# 2start Flex



## Brookey1980 (Dec 21, 2017)

I'm a Driver in TheCoachellaValley, aka 'TheDesertCities' of southern California~ (PalmSprings area) Don't know if Amazon Flex delivery Drivers are needed almost everywhere? /so here? I tried seeing about signing-up when I heard that you can do deliveries for Amazon. but it was this bizarre run-around.. couldn't find the specific App for doing this or anything. Will someone be so kind to let me in-on how one can start Driving deliveries for Amazon Flex? I'd like to put it in the mix here & there yaknow. 
Thankyou for replies =]


----------



## Amsoil Uber Connect (Jan 14, 2015)

Sign up on your phone so the app will download.
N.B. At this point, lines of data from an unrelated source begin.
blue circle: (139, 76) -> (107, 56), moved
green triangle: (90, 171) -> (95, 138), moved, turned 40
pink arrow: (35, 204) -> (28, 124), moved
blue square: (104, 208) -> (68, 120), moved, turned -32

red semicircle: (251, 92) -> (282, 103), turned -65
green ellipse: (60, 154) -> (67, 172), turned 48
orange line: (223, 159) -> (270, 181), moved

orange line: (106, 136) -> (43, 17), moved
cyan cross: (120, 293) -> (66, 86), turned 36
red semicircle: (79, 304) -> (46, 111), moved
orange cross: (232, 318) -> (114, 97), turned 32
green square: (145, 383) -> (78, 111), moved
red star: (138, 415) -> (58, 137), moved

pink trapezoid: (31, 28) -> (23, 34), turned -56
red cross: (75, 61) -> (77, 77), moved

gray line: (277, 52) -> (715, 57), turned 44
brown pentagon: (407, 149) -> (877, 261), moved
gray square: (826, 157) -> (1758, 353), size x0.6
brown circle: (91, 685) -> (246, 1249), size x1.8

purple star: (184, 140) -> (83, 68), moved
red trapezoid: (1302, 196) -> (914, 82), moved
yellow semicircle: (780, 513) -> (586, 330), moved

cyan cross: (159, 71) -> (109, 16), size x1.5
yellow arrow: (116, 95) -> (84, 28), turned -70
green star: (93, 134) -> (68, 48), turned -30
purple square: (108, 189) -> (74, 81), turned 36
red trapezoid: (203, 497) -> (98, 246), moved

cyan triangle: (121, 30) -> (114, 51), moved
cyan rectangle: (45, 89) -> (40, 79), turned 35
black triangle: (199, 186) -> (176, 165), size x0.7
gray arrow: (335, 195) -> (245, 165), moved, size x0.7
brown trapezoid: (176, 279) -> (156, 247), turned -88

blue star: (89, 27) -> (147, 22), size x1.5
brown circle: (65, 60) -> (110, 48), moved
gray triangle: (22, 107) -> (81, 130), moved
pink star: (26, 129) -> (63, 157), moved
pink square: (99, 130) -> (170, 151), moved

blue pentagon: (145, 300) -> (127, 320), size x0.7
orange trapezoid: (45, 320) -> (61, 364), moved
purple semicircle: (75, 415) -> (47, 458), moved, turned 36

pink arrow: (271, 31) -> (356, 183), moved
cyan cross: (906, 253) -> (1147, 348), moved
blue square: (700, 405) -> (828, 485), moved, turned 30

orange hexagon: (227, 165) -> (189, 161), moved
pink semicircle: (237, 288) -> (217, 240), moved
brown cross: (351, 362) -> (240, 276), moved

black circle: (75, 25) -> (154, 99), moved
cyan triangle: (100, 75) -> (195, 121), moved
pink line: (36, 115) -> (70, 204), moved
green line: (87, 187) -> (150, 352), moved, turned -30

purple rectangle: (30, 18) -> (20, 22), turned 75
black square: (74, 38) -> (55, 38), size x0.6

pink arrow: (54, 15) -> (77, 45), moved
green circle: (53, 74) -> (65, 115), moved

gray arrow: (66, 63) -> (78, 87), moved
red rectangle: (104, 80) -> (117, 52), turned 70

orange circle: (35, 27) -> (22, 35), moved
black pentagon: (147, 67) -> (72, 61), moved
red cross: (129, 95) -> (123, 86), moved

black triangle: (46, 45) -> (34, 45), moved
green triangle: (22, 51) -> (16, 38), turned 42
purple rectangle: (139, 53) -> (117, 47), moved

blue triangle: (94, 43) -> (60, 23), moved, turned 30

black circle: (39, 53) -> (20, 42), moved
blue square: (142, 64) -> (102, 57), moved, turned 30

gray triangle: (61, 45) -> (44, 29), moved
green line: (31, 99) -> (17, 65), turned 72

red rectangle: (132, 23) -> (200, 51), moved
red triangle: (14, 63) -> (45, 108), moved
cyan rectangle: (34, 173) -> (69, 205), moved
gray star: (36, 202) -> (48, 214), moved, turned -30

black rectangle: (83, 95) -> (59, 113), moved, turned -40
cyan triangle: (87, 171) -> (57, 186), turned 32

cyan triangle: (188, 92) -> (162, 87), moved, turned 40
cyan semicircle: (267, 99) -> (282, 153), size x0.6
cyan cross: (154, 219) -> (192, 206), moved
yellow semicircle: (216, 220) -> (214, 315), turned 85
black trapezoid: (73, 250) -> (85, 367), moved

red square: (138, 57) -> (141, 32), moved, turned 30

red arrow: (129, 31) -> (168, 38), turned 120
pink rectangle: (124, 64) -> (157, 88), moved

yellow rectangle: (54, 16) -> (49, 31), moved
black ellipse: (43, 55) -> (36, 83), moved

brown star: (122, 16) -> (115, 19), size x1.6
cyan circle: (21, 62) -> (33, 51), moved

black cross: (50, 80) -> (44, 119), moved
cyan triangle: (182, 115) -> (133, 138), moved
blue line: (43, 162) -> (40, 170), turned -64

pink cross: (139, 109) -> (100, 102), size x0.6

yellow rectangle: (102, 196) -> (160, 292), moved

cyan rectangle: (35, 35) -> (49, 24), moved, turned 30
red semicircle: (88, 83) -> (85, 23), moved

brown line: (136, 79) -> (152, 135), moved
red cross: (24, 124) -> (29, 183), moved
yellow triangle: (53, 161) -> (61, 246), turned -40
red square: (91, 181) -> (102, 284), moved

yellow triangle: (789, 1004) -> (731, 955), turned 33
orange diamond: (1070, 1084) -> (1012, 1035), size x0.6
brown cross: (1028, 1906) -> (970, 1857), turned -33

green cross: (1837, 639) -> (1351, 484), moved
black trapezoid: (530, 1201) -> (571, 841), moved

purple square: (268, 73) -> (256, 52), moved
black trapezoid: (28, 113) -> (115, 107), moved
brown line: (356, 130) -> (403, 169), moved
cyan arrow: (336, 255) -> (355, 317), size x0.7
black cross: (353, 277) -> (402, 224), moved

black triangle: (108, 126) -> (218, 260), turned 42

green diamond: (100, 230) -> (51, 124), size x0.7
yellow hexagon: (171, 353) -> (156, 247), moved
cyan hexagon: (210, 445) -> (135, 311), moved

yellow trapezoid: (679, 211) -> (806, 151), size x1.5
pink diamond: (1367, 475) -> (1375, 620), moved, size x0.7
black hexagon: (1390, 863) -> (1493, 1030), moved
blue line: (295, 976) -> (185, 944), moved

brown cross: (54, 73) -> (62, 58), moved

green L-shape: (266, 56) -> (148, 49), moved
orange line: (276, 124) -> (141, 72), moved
However the nearest warehouse / delivery station is in Riverside ID DLA5. Off the 215/ 60 fwy. Flex only goes out to Banning Beaumont and south to Temecula. The other carriers handle the rest.


----------



## XLR8 (Dec 3, 2017)

Hello Brookey1980, I signed up in January through the iPhone App Store (not sure what phone you are on), sign up was easy and similar to Uber and Lyft signups. I did not see any open blocks all January but got an alert this morning that some blocks opened up, with pickup location in Palm Desert (Washington and Country club).


----------



## oicu812 (Aug 29, 2016)

Palm Desert (ZLA3) located at 40050 Harris Ln., Palm Desert, CA 92211 is probably the new (popup) station that just opened.


----------



## Matty760 (Nov 9, 2015)

yes new pop up station just opened on the 14th of Feb. V Day deliveries lol. I just did my first block out of there yesterday! join the FB page for flex drivers in Palm Desert https://www.facebook.com/groups/AFZLA3/


----------